--- EXTRACTED ENTRIES ---

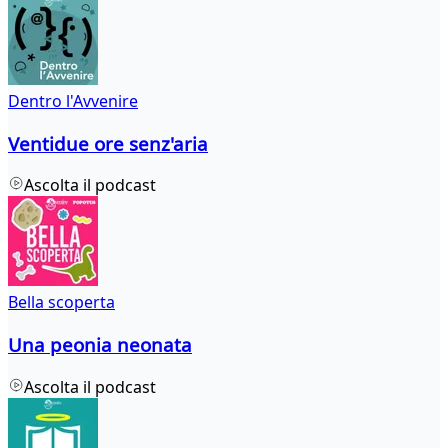
Dentro l'Avvenire
Ventidue ore senz'aria
Ascolta il podcast
Bella scoperta
Una peonia neonata
Ascolta il podcast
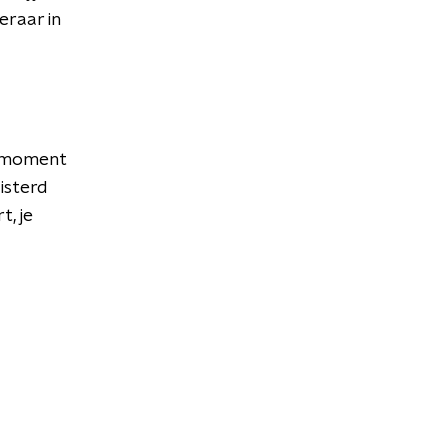
eraar in
t moment
isterd
t, je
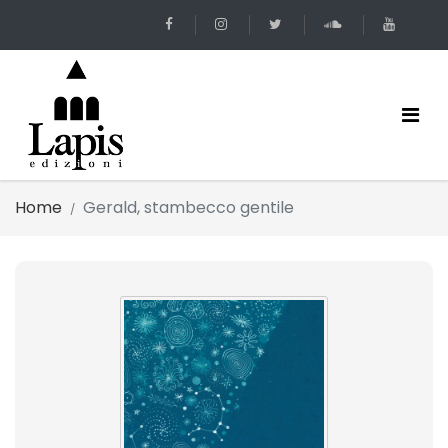
Home
Gerald, stambecco gentile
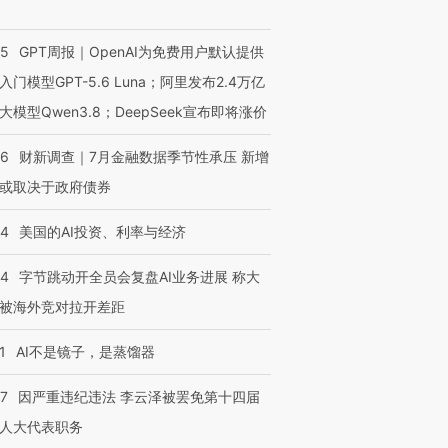
55
GPT周报｜OpenAI为免费用户默认提供
入门模型GPT-5.6 Luna；阿里发布2.4万亿
大模型Qwen3.8；DeepSeek宣布即将涨价
46
财新调查｜7月金融数据季节性承压 新增
或取决于政府债券
44
美国的AI投资、利率与经济
44
字节跳动开全员会复盘AI业务进展 称大
被海外竞对拉开差距
1
AI不是镜子，是蒸馏器
07
因严重违纪违法 李云泽被罢免第十四届
人大代表职务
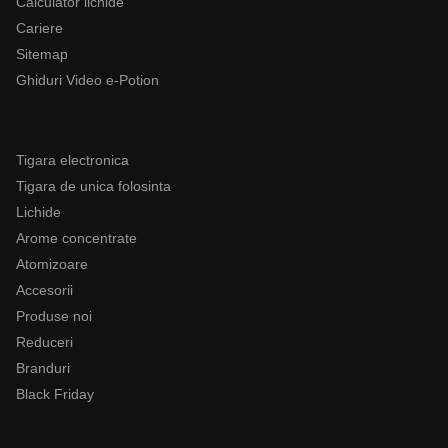
Calculator lichide
Cariere
Sitemap
Ghiduri Video e-Potion
Categorii
Tigara electronica
Tigara de unica folosinta
Lichide
Arome concentrate
Atomizoare
Accesorii
Produse noi
Reduceri
Branduri
Black Friday
Follow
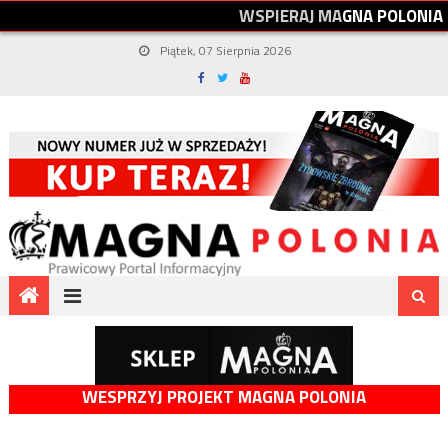
W
S
P
I
E
R
A
J
M
A
G
N
A
P
O
L
O
N
I
A
Piątek, 07 Sierpnia 2026
WESPRZYJ PROJEKT MAGNA POLONIA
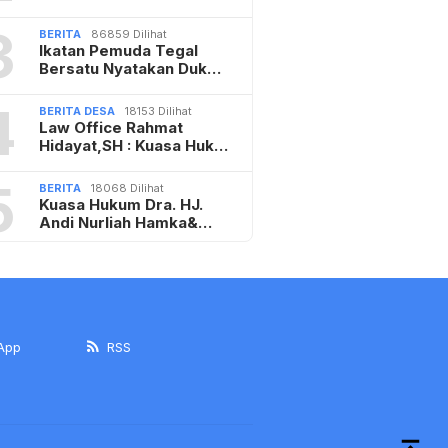
3
BERITA
86859 Dilihat
Ikatan Pemuda Tegal
Bersatu Nyatakan Duk…
4
BERITA DESA
18153 Dilihat
Law Office Rahmat
Hidayat,SH : Kuasa Huk…
5
BERITA
18068 Dilihat
Kuasa Hukum Dra. HJ.
Andi Nurliah Hamka&…
App
RSS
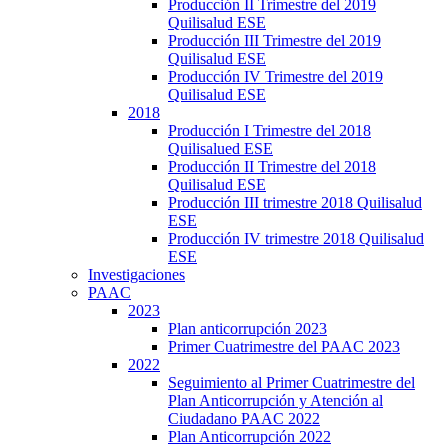
Producción II Trimestre del 2019
Quilisalud ESE
Producción III Trimestre del 2019
Quilisalud ESE
Producción IV Trimestre del 2019
Quilisalud ESE
2018
Producción I Trimestre del 2018
Quilisalued ESE
Producción II Trimestre del 2018
Quilisalud ESE
Producción III trimestre 2018 Quilisalud
ESE
Producción IV trimestre 2018 Quilisalud
ESE
Investigaciones
PAAC
2023
Plan anticorrupción 2023
Primer Cuatrimestre del PAAC 2023
2022
Seguimiento al Primer Cuatrimestre del
Plan Anticorrupción y Atención al
Ciudadano PAAC 2022
Plan Anticorrupción 2022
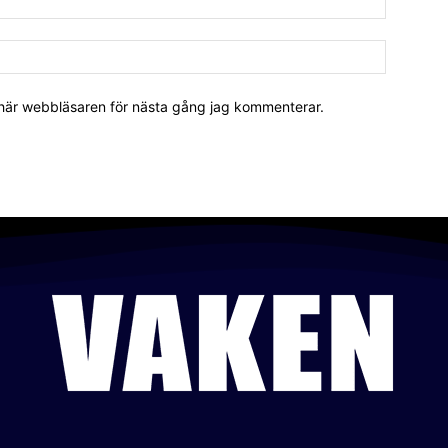
 här webbläsaren för nästa gång jag kommenterar.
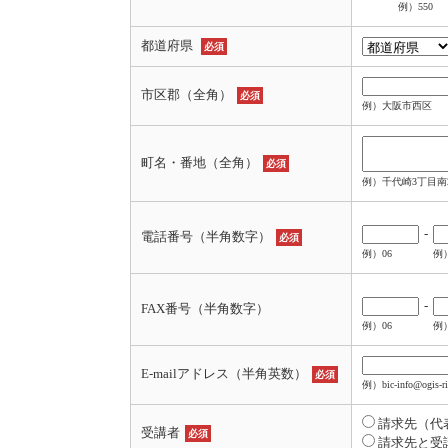
例）550
都道府県
必須
市区郡（全角）
必須
例）大阪市西区
町名・番地（全角）
必須
例）千代崎3丁目南2
-
電話番号（半角数字）
必須
例）06
例）
-
FAX番号（半角数字）
例）06
例）
E-mailアドレス（半角英数）
必須
例）bic-info@ogis-ri
請求先（代
受講者
必須
請求先と受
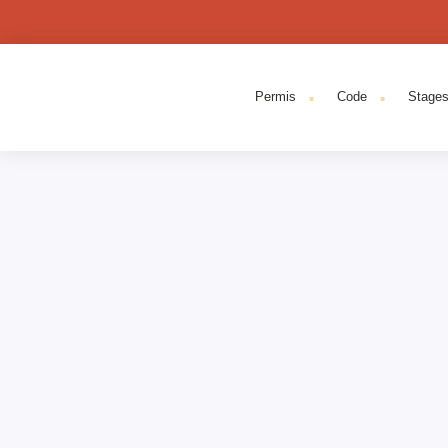
.
.
Permis
Code
Stage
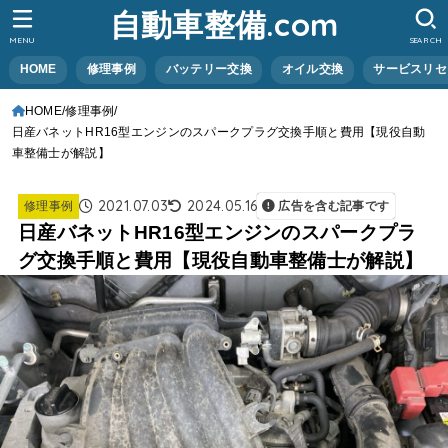
自動車整備.com
MENU
SEARCH
HOME
修理事例
バッテリー交換
オイル交換
サービスリセ
HOME
修理事例
日産バネットHR16型エンジンのスパークプラグ交換手順と費用【現役自動
車整備士が解説】
2021.07.03
2024.05.16
修理事例
広告を含む記事です
日産バネットHR16型エンジンのスパークプラ
グ交換手順と費用【現役自動車整備士が解説】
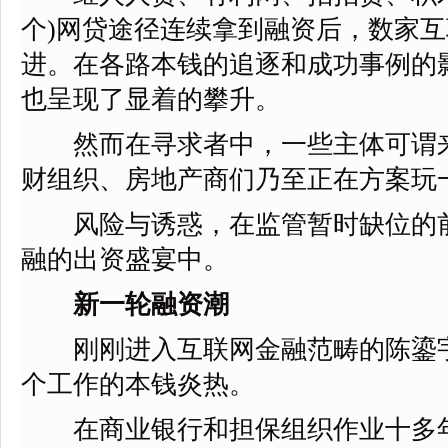
个)网贷途径连续拿到融资后，数家
进。在各路本钱的追逐和成功事例的
也呈现了显着的攀升。
然而在寻求者中，一些主体可谓来
财组织、房地产商们乃至正在方案玩一
风险与诱惑，在监管暂时缺位的前
融的出资盛宴中。
新一轮融资潮
刚刚进入互联网金融范畴的陈鎏宇
个工作的本钱炎热。
在商业银行和担保组织作业十多年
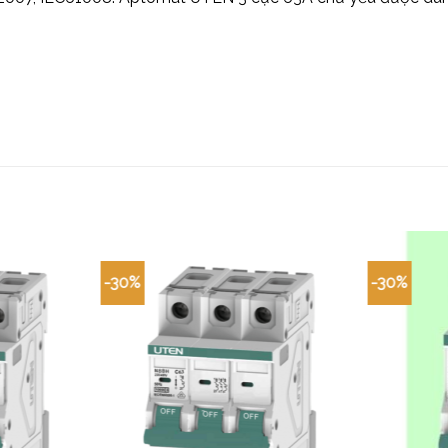
-30%
-30%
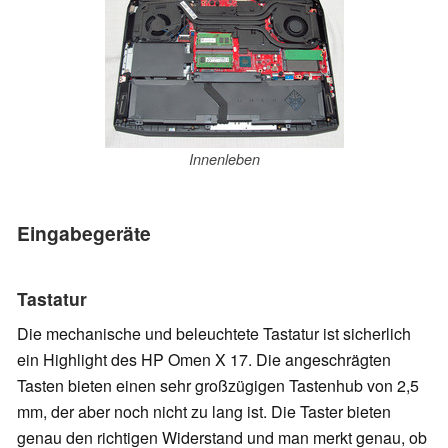
Innenleben
Eingabegeräte
Tastatur
Die mechanische und beleuchtete Tastatur ist sicherlich
ein Highlight des HP Omen X 17. Die angeschrägten
Tasten bieten einen sehr großzügigen Tastenhub von 2,5
mm, der aber noch nicht zu lang ist. Die Taster bieten
genau den richtigen Widerstand und man merkt genau, ob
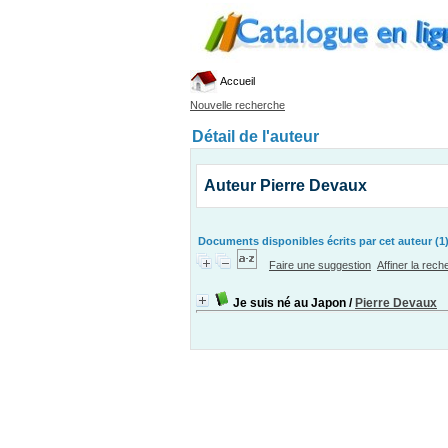
Accueil
Nouvelle recherche
Détail de l'auteur
Auteur Pierre Devaux
Documents disponibles écrits par cet auteur (1
Faire une suggestion
Affiner la rec
Je suis né au Japon
/
Pierre Devaux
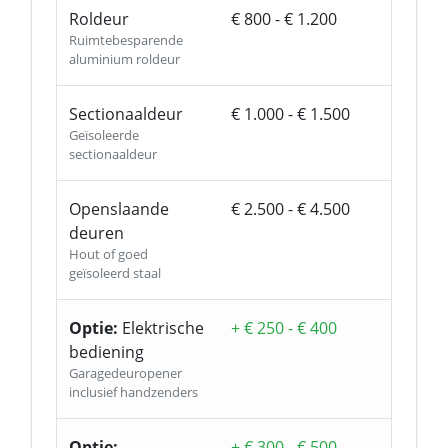
Roldeur
€ 800 - € 1.200
Ruimtebesparende
aluminium roldeur
Sectionaaldeur
€ 1.000 - € 1.500
Geïsoleerde
sectionaaldeur
Openslaande
€ 2.500 - € 4.500
deuren
Hout of goed
geïsoleerd staal
Optie:
Elektrische
+ € 250 - € 400
bediening
Garagedeuropener
inclusief handzenders
Optie:
+ € 300 - € 500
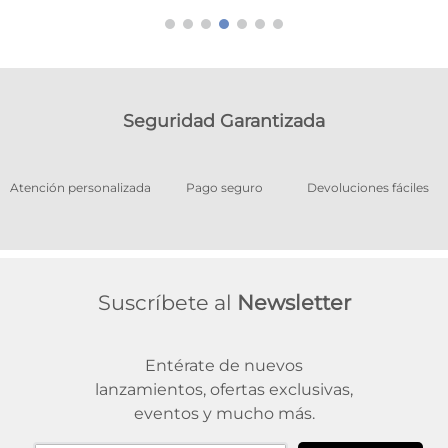
Seguridad Garantizada
os
Atención personalizada
Pago seguro
Devoluciones fáciles
Suscríbete al
Newsletter
Entérate de nuevos
lanzamientos, ofertas exclusivas,
eventos y mucho más.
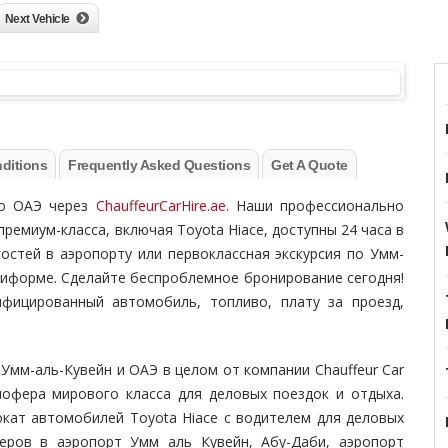
Next Vehicle
ditions
Frequently Asked Questions
Get A Quote
по ОАЭ через
ChauffeurCarHire.ae
. Наши профессионально
емиум-класса, включая Toyota Hiace, доступны 24 часа в
гостей в аэропорту или первоклассная экскурсия по Умм-
ниформе. Сделайте беспроблемное бронирование сегодня!
нфицированный автомобиль, топливо, плату за проезд,
Умм-аль-Кувейн и ОАЭ в целом от компании Chauffeur Car
шофера мирового класса для деловых поездок и отдыха.
рокат автомобилей Toyota Hiace с водителем для деловых
феров в аэропорт Умм аль Кувейн, Абу-Даби, аэропорт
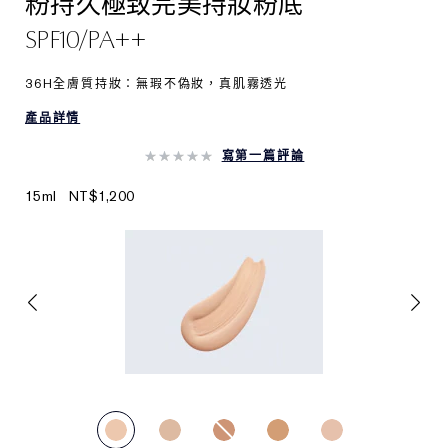
粉持久極致完美持妝粉底
SPF10/PA++
36H全膚質持妝：無瑕不偽妝，真肌霧透光
產品詳情
寫第一篇評論
15ml
NT$1,200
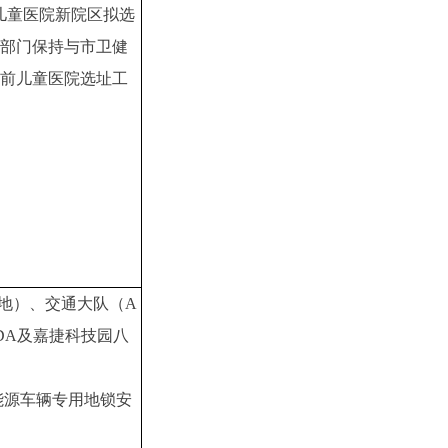
儿童医院新院区拟选
部门保持与市卫健
前儿童医院选址工
号地）、交通大队（A
BDA及嘉捷科技园八
新能源车辆专用地锁安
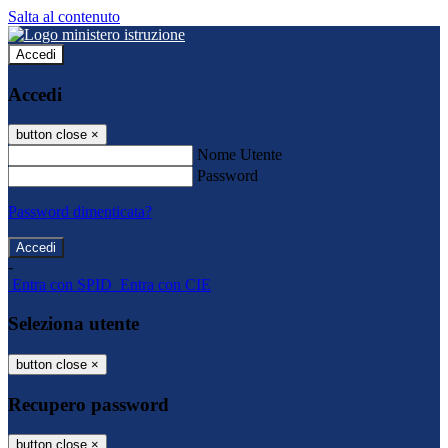
Salta al contenuto
Accedi
Accedi
button close
×
Nome Utente
Password
Password dimenticata?
-
Entra con SPID
Entra con CIE
Seleziona utente
button close
×
Recupero password
button close
×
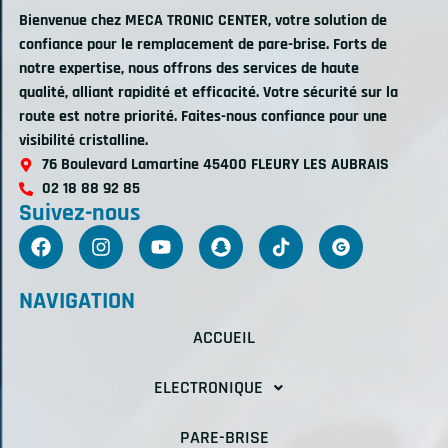
Bienvenue chez MECA TRONIC CENTER, votre solution de
confiance pour le remplacement de pare-brise. Forts de
notre expertise, nous offrons des services de haute
qualité, alliant rapidité et efficacité. Votre sécurité sur la
route est notre priorité. Faites-nous confiance pour une
visibilité cristalline.
76 Boulevard Lamartine 45400 FLEURY LES AUBRAIS
02 18 88 92 85
Suivez-nous
NAVIGATION
ACCUEIL
ELECTRONIQUE
PARE-BRISE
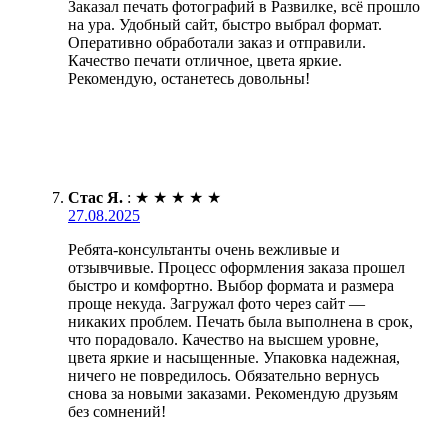
Заказал печать фотографий в Развилке, всё прошло
на ура. Удобный сайт, быстро выбрал формат.
Оперативно обработали заказ и отправили.
Качество печати отличное, цвета яркие.
Рекомендую, останетесь довольны!
Стас Я.
:
★
★
★
★
★
27.08.2025
Ребята-консультанты очень вежливые и
отзывчивые. Процесс оформления заказа прошел
быстро и комфортно. Выбор формата и размера
проще некуда. Загружал фото через сайт —
никаких проблем. Печать была выполнена в срок,
что порадовало. Качество на высшем уровне,
цвета яркие и насыщенные. Упаковка надежная,
ничего не повредилось. Обязательно вернусь
снова за новыми заказами. Рекомендую друзьям
без сомнений!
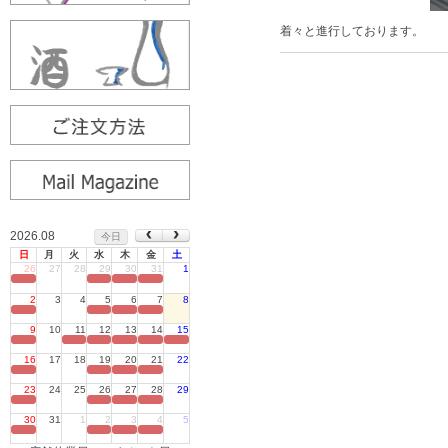
着々と進行しております。
2026.08
今日
日
月
火
水
木
金
土
26
27
28
29
30
31
1
定休日
2
3
4
5
6
7
8
定休日
9
10
11
12
13
14
15
定休日
16
17
18
19
20
21
22
定休日
23
24
25
26
27
28
29
定休日
30
31
1
2
3
4
5
定休日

---

> [ACTIVITY]:
Of the records above, copy each line that includes "Primer".

> [WORKED SOLUTION]:
Primer Cuatrimestre del PAAC 2023
Seguimiento al Primer Cuatrimestre del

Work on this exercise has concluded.